■ **AIM OF THE EXERCISE**
Only the number is requested. Tally the lines of the data that hold the string "give".

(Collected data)
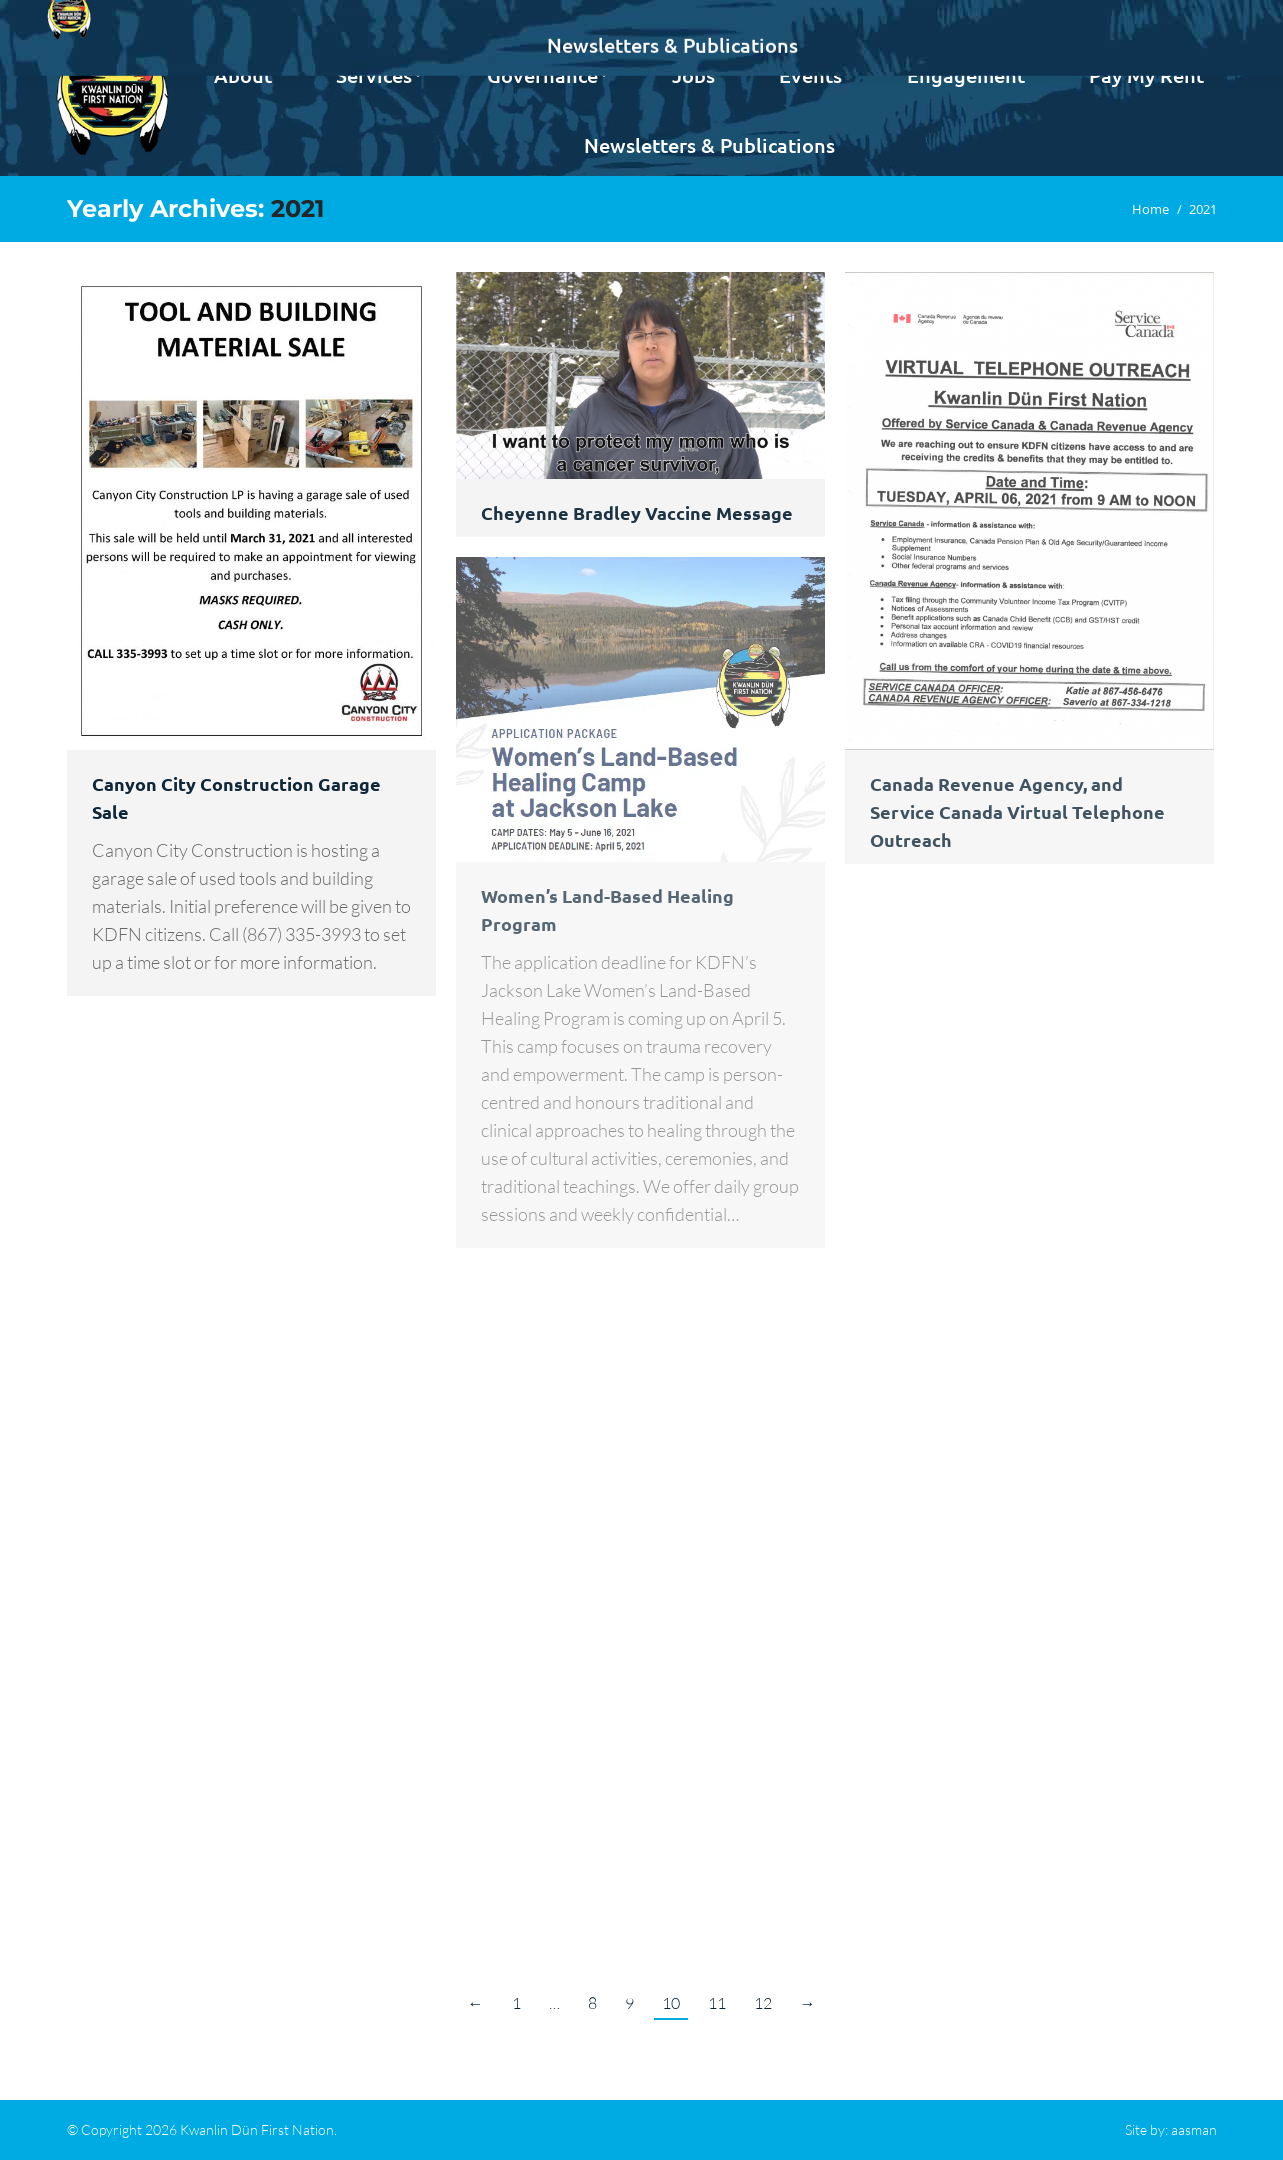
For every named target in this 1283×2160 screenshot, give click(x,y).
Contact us (1167, 18)
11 (717, 2003)
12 (763, 2003)
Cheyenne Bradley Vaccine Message (637, 512)
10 (671, 2003)
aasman (1194, 2129)
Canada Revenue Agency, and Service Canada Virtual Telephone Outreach (1017, 811)
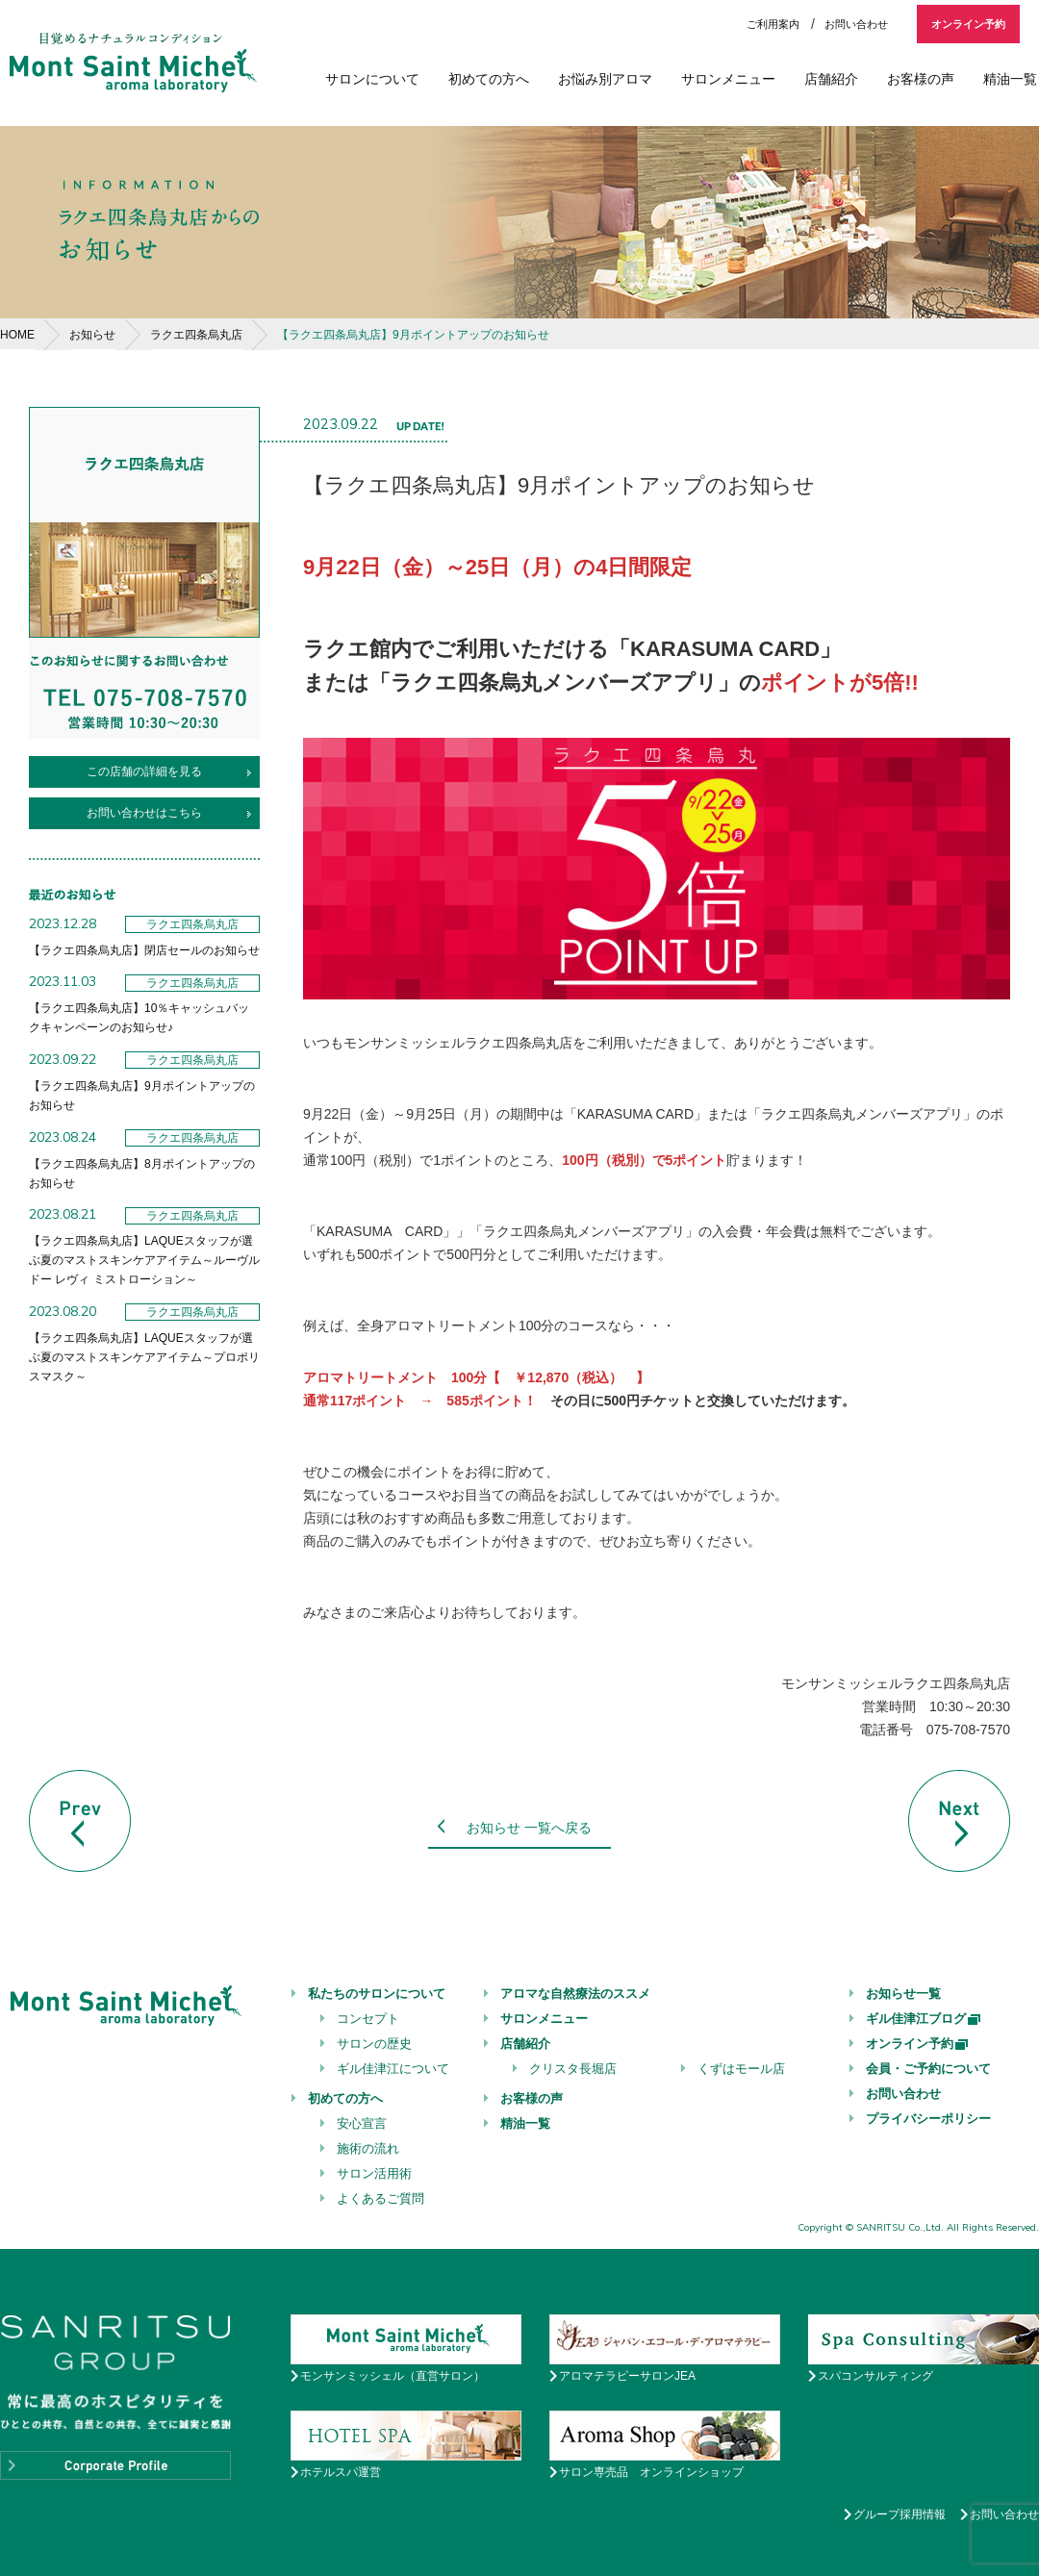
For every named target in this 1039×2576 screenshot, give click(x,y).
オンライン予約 (968, 24)
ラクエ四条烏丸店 (196, 334)
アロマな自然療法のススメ (575, 1993)
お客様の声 (920, 79)
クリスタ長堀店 (573, 2068)
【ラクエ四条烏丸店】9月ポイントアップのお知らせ (413, 334)
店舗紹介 (831, 79)
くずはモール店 (741, 2068)
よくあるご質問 (380, 2198)
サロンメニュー (728, 79)
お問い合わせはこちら (144, 813)
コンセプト (368, 2018)
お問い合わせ (856, 24)
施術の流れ (368, 2148)
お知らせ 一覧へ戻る (529, 1827)
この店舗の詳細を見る (144, 771)
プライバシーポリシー (928, 2118)
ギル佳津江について (393, 2068)
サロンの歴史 (374, 2043)
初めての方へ (488, 79)
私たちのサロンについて (376, 1993)
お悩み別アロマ (605, 79)
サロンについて (372, 79)
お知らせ (92, 334)
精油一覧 (1010, 79)
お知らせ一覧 (903, 1993)
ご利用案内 (773, 24)
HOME (17, 334)
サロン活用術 (374, 2173)
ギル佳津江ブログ (924, 2018)
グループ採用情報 (899, 2514)
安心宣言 (362, 2123)
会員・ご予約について (928, 2068)
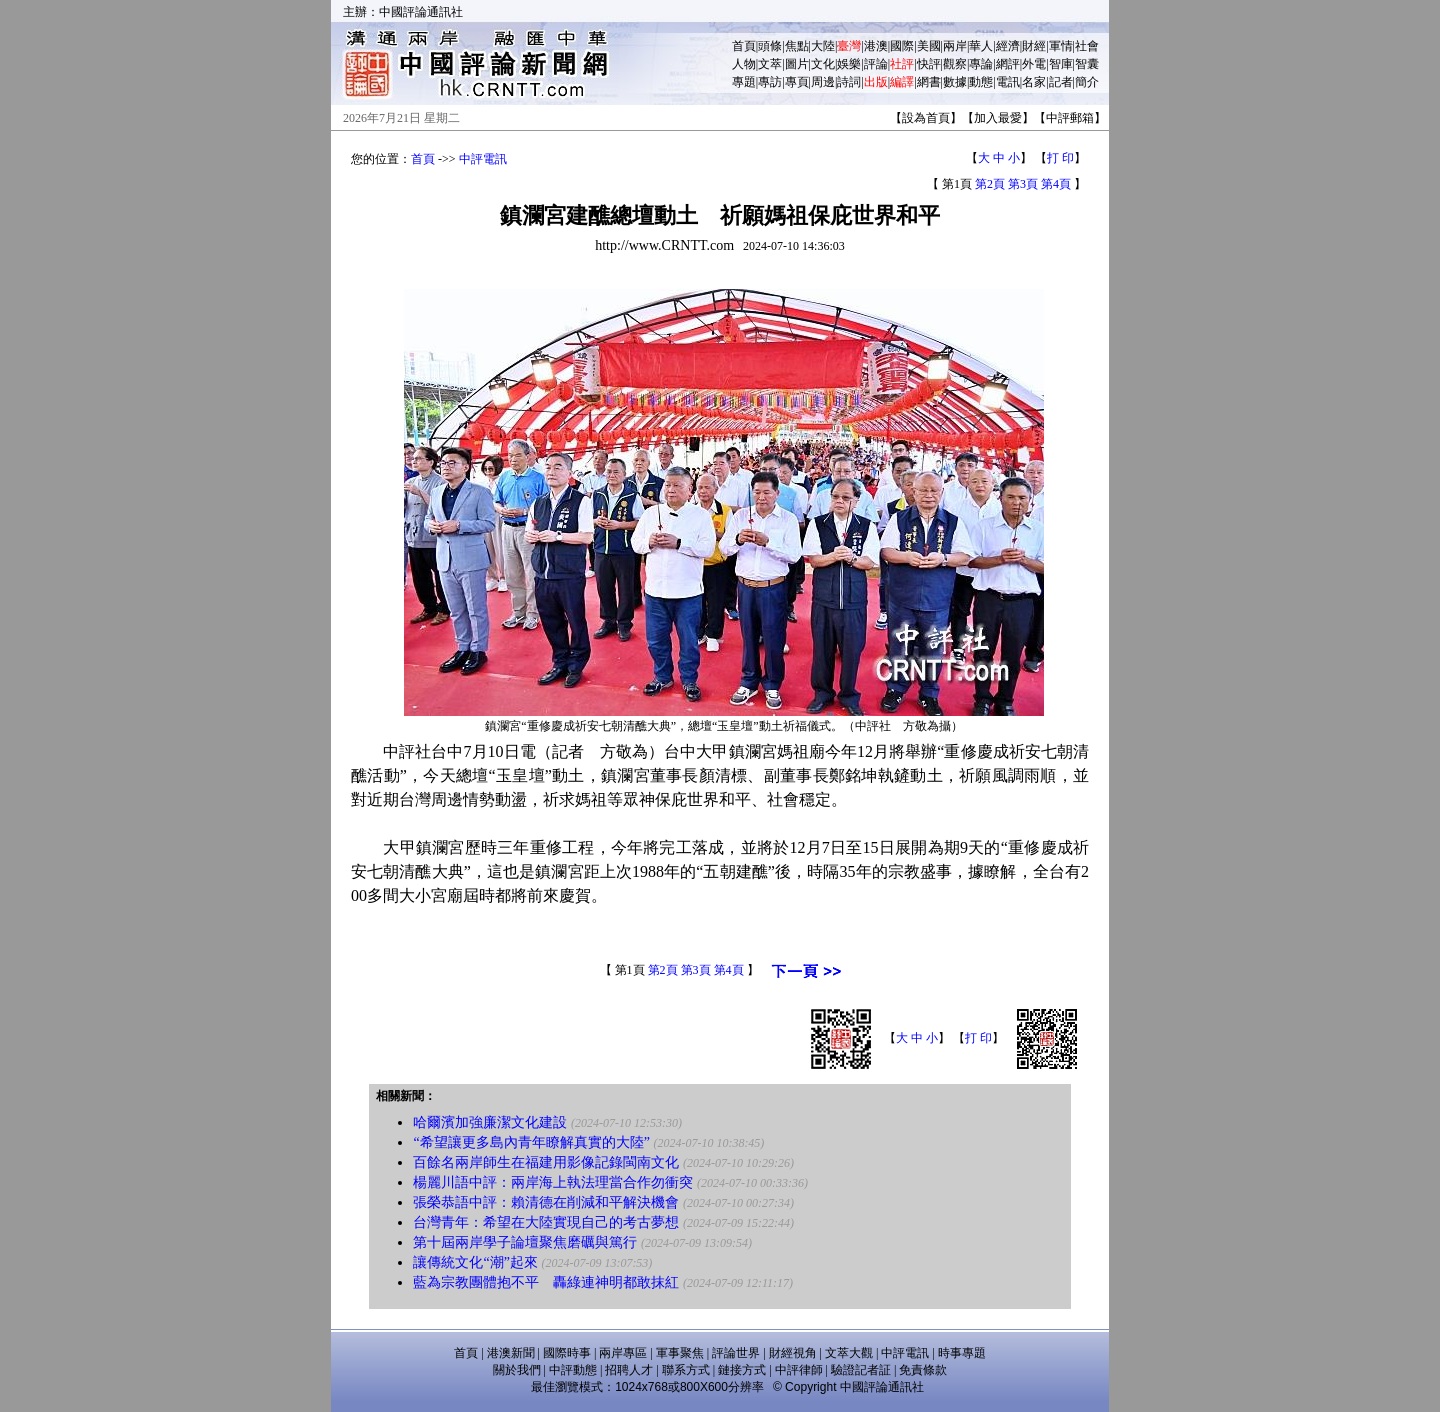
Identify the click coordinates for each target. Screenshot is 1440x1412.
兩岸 (955, 46)
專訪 (770, 82)
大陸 (823, 46)
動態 (981, 82)
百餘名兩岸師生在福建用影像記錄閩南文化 (546, 1162)
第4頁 (1056, 184)
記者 (1061, 82)
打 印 (1060, 158)
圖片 (797, 64)
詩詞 (849, 82)
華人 (981, 46)
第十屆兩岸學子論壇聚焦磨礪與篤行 (525, 1242)
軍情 (1061, 46)
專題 (744, 82)
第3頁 (1023, 184)
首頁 (744, 46)
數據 (955, 82)
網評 (1008, 64)
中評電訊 (483, 159)
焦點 (797, 46)
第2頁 (990, 184)
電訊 (1008, 82)
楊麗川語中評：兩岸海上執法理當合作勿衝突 (553, 1182)
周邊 (823, 82)
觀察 (955, 64)
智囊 (1087, 64)
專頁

■ **ANSWER BOX**
2